White traveled back to the state 21 times his first year in Congress. But the 43-year-old said the travel did not cause his separation, and he is not considering giving up his seat for his family.
"It's too easy to blame personal problems on the job," White told statewide political columnist Adele Ferguson. "The best thing I could do for my community and my party is to hold on to my seat. There is no way I would give the seat back, even though it was not a slam-dunk keeping it. This seat is a battleground, and there is no way I would give it back."
There are political implications to divorce, though not necessarily lost elections. Rep. Jim McDermott, D-Seattle, was divorced during his first term and won re-election. Rep. Jennifer Dunn, R-Bellevue, is divorced and has won easily.

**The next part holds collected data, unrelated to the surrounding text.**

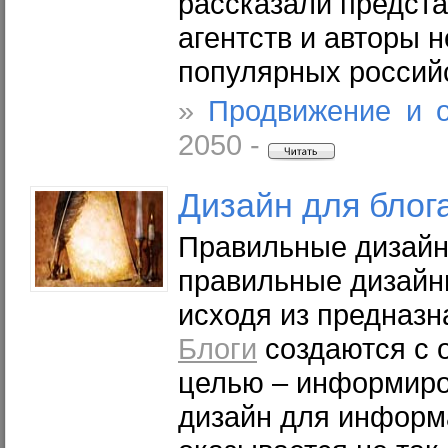
рассказали предст
агентств и авторы 
популярных россий
»
Продвижение и 
2050 -
Дизайн для
блог
Правильные дизай
правильные дизайн
исходя из предназн
Блоги
создаются с 
целью – информиров
дизайн для информ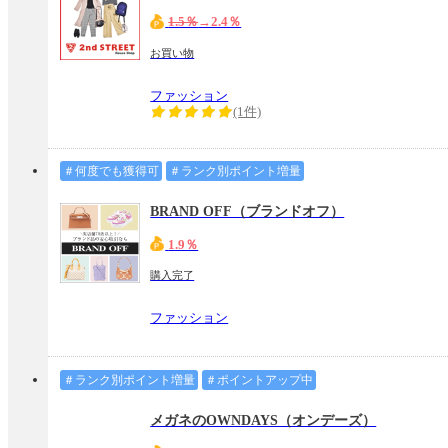
1.5％
→2.4％
お買い物
ファッション
(1件)
＃何度でも獲得可
＃ランク別ポイント増量
BRAND OFF（ブランドオフ）
1.9％
購入完了
ファッション
＃ランク別ポイント増量
＃ポイントアップ中
メガネのOWNDAYS（オンデーズ）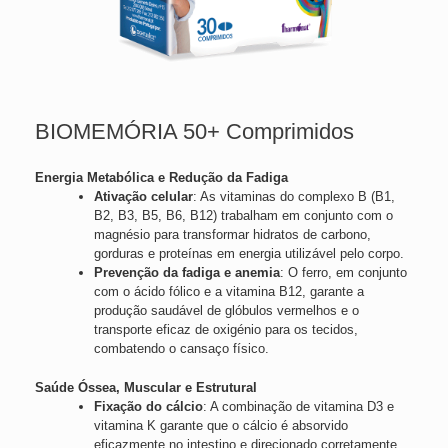
BIOMEMÓRIA 50+ Comprimidos
Energia Metabólica e Redução da Fadiga
Ativação celular
: As vitaminas do complexo B (B1,
B2, B3, B5, B6, B12) trabalham em conjunto com o
magnésio para transformar hidratos de carbono,
gorduras e proteínas em energia utilizável pelo corpo.
Prevenção da fadiga e anemia
: O ferro, em conjunto
com o ácido fólico e a vitamina B12, garante a
produção saudável de glóbulos vermelhos e o
transporte eficaz de oxigénio para os tecidos,
combatendo o cansaço físico.
Saúde Óssea, Muscular e Estrutural
Fixação do cálcio
: A combinação de vitamina D3 e
vitamina K garante que o cálcio é absorvido
eficazmente no intestino e direcionado corretamente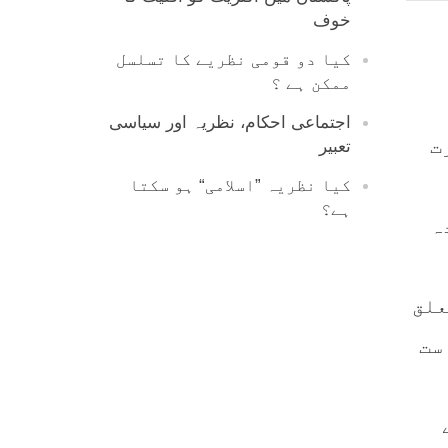
خوف
کیا دو قومی نظریے کا تسلسل
ممکن ہے ؟
اجتماعی احکام، نظریہ اور سیاسی
ت
تعبیر
کیا نظریہ ”اسلامی“ ہو سکتا
ہے؟
ہ
علق
ست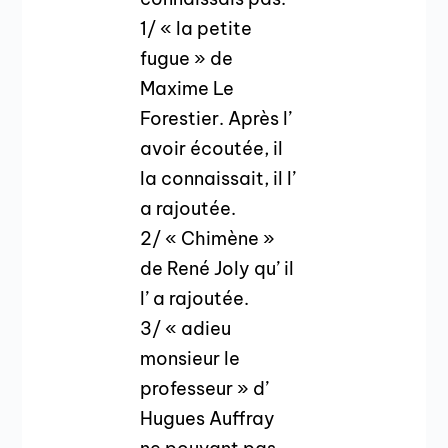
1/ « la petite
fugue » de
Maxime Le
Forestier. Après l’
avoir écoutée, il
la connaissait, il l’
a rajoutée.
2/ « Chimène »
de René Joly qu’ il
l’ a rajoutée.
3/ « adieu
monsieur le
professeur » d’
Hugues Auffray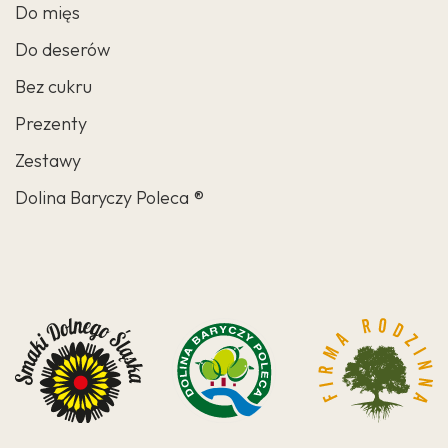
Do mięs
Do deserów
Bez cukru
Prezenty
Zestawy
Dolina Baryczy Poleca ®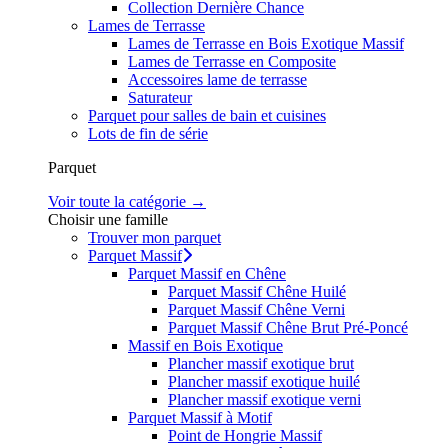
Collection Dernière Chance
Lames de Terrasse
Lames de Terrasse en Bois Exotique Massif
Lames de Terrasse en Composite
Accessoires lame de terrasse
Saturateur
Parquet pour salles de bain et cuisines
Lots de fin de série
Parquet
Voir toute la catégorie →
Choisir une famille
Trouver mon parquet
Parquet Massif
Parquet Massif en Chêne
Parquet Massif Chêne Huilé
Parquet Massif Chêne Verni
Parquet Massif Chêne Brut Pré-Poncé
Massif en Bois Exotique
Plancher massif exotique brut
Plancher massif exotique huilé
Plancher massif exotique verni
Parquet Massif à Motif
Point de Hongrie Massif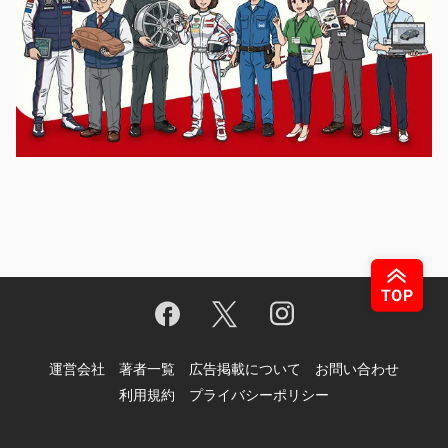
運営会社
著者一覧
広告掲載について
お問い合わせ
利用規約
プライバシーポリシー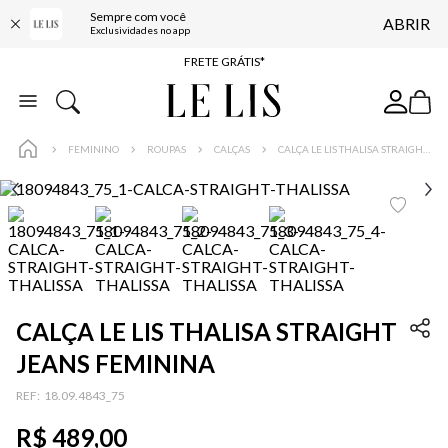
Sempre com você
ABRIR
ENTREGA EXPRESSA*
Exclusividades no app
FRETE GRÁTIS*
BAIXE O APP
10% OFF NA PRIMEIRA COMPRA*
FEMININO
ROUPAS
CALÇAS
CALÇA LE LIS THALISA STRAIGHT JEANS FEMININA
CALÇA LE LIS THALISA STRAIGHT
JEANS FEMININA
:
18.09.4843_75
R$
489
,
00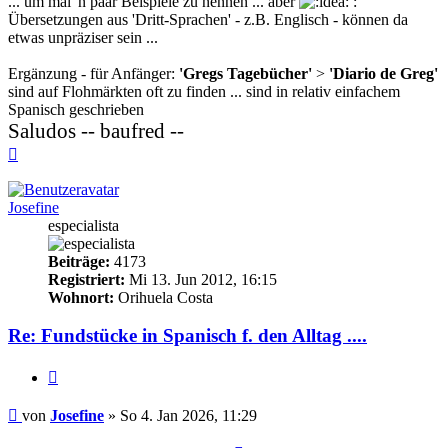
... um mal 'n paar Beispiele zu nennen ... aber
:
Übersetzungen aus 'Dritt-Sprachen' - z.B. Englisch - können da
etwas unpräziser sein ...
Ergänzung - für Anfänger:
'Gregs Tagebücher'
>
'Diario de Greg'
sind auf Flohmärkten oft zu finden ... sind in relativ einfachem
Spanisch geschrieben
Saludos -- baufred --
Nach
oben
Josefine
especialista
Beiträge:
4173
Registriert:
Mi 13. Jun 2012, 16:15
Wohnort:
Orihuela Costa
Re: Fundstücke in Spanisch f. den Alltag ....
Zitieren
Beitrag
von
Josefine
»
So 4. Jan 2026, 11:29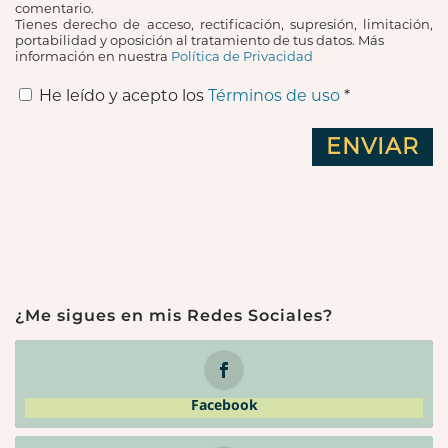
comentario.
Tienes derecho de acceso, rectificación, supresión, limitación,
portabilidad y oposición al tratamiento de tus datos. Más
información en nuestra
Política de Privacidad
He leído y acepto los
Términos de uso
*
¿Me sigues en mis Redes Sociales?
Facebook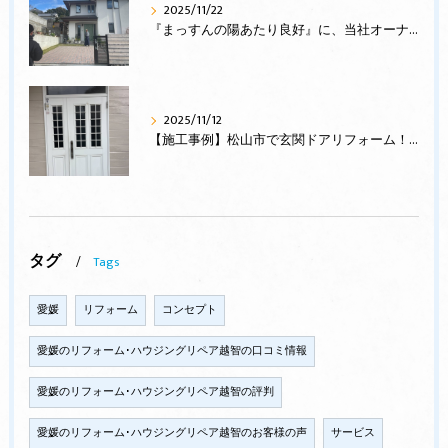
2025/11/22
『まっすんの陽あたり良好』に、当社オーナー様邸が登場します
2025/11/12
【施工事例】松山市で玄関ドアリフォーム！防犯性・断熱性・デザイン性を一新！
タグ
Tags
愛媛
リフォーム
コンセプト
愛媛のリフォーム･ハウジングリペア越智の口コミ情報
愛媛のリフォーム･ハウジングリペア越智の評判
愛媛のリフォーム･ハウジングリペア越智のお客様の声
サービス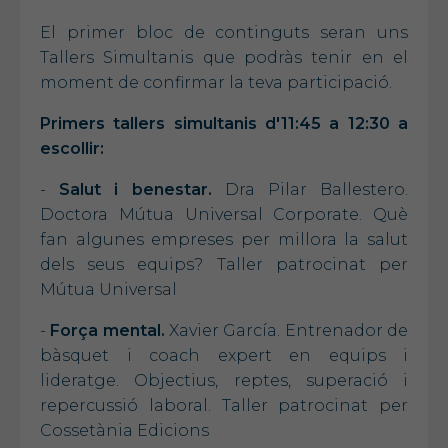
El primer bloc de continguts seran uns
Tallers Simultanis que podràs tenir en el
moment de confirmar la teva participació.
Primers tallers simultanis d'11:45 a 12:30 a
escollir:
-
Salut i benestar.
Dra Pilar Ballestero.
Doctora Mútua Universal Corporate. Què
fan algunes empreses per millora la salut
dels seus equips?
Taller patrocinat per
Mútua Universal
-
Força mental.
Xavier García. Entrenador de
bàsquet i coach expert en equips i
lideratge. Objectius, reptes, superació i
repercussió laboral. Taller patrocinat per
Cossetània Edicions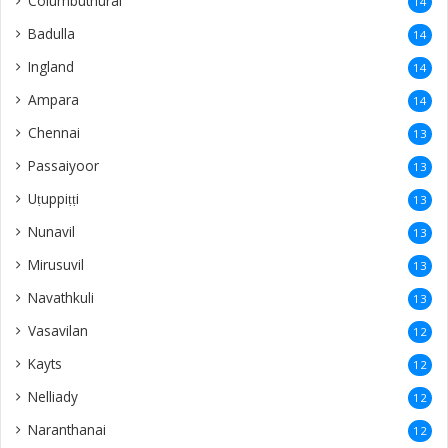
Columbuthurai
14
Badulla
14
Ingland
14
Ampara
14
Chennai
13
Passaiyoor
13
Uṭuppiṭṭi
13
Nunavil
13
Mirusuvil
13
Navathkuli
13
Vasavilan
12
Kayts
12
Nelliady
12
Naranthanai
12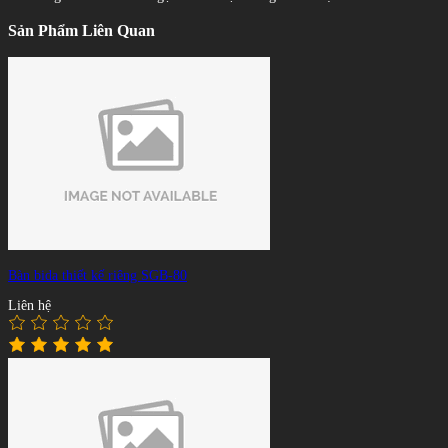
Sản Phẩm Liên Quan
Bàn bida thiết kế riêng SGB-80
Liên hệ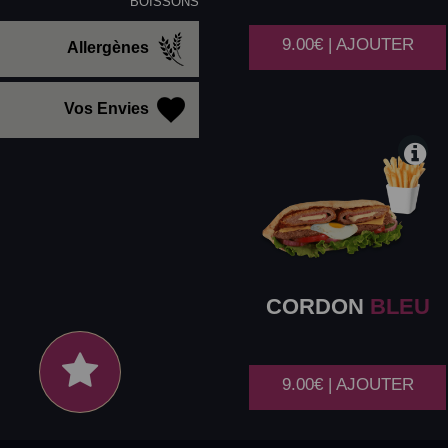
BOISSONS
9.00€ | AJOUTER
Allergènes
Vos Envies
CORDON
BLEU
9.00€ | AJOUTER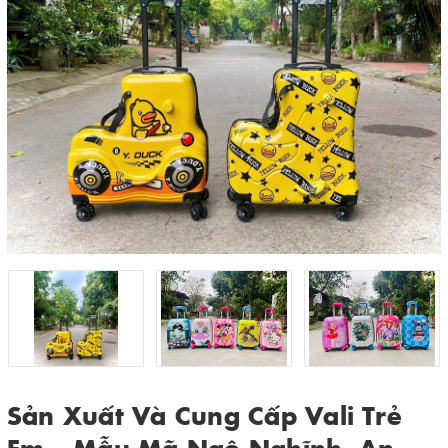
Sản Xuất Và Cung Cấp Vali Trẻ
Em – Mẫu Mã Ngộ Nghĩnh, An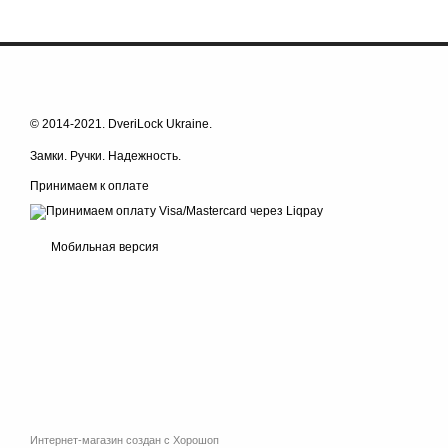
© 2014-2021. DveriLock Ukraine.
Замки. Ручки. Надежность.
Принимаем к оплате
Мобильная версия
Интернет-магазин создан с Хорошоп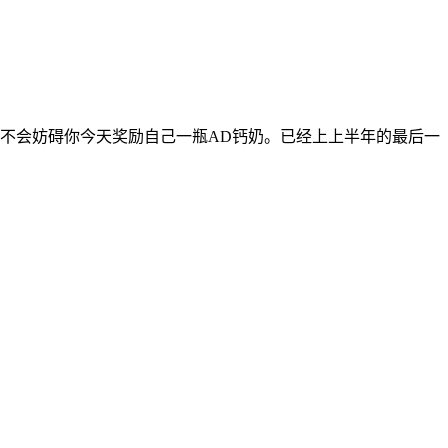
不会妨碍你今天奖励自己一瓶AD钙奶。已经上上半年的最后一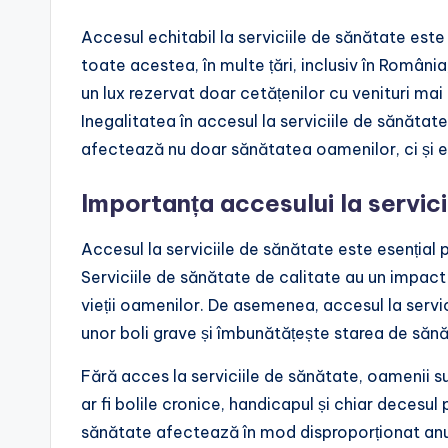
Accesul echitabil la serviciile de sănătate es
toate acestea, în multe țări, inclusiv în România
un lux rezervat doar cetățenilor cu venituri mai
Inegalitatea în accesul la serviciile de sănăta
afectează nu doar sănătatea oamenilor, ci și 
Importanța accesului la servic
Accesul la serviciile de sănătate este esențial 
Serviciile de sănătate de calitate au un impact s
vieții oamenilor. De asemenea, accesul la servici
unor boli grave și îmbunătățește starea de sănă
Fără acces la serviciile de sănătate, oamenii s
ar fi bolile cronice, handicapul și chiar decesul 
sănătate afectează în mod disproporționat anumi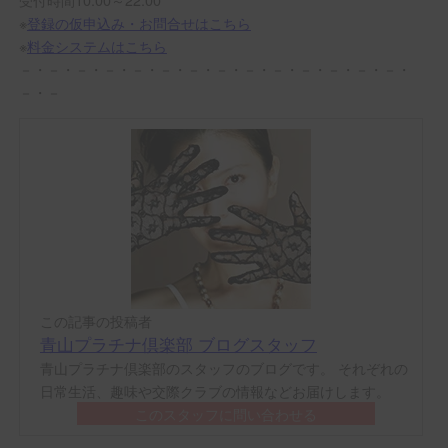
※
登録の仮申込み・お問合せはこちら
※
料金システムはこちら
－・－・－・－・－・－・－・－・－・－・－・－・－・－・
－・－
この記事の投稿者
青山プラチナ倶楽部 ブログスタッフ
青山プラチナ倶楽部のスタッフのブログです。 それぞれの
日常生活、趣味や交際クラブの情報などお届けします。
このスタッフに問い合わせる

But both represent highly partisan, "safe" seats, and Dunn's divorce was final long before she ran for office.
Studies show that married politicians do better than single ones, said James Moore, professor of political science at the University of Portland and a longtime scholar of Northwest politics.
Marital status was a subtext to White's 1994 victory over incumbent Democrat Maria Cantwell. White's family was highly visible in the campaign advertising and events; his campaign noted that Cantwell was single and didn't have family in the district.
In an interview for the reference book "Politics in America," White said that because government cannot solve all problems, elected officials should lead by example, including living clean lives and stressing family values. When his four children were not in school, the profile noted, White took one of them on the campaign trail every day so he would not lose time with them.
Could White's separation become an issue in 1998 election?
"There is no way around it," said Moore. "It will be upfront, or it will be the drumbeat that is going on behind the scenes with someone like White."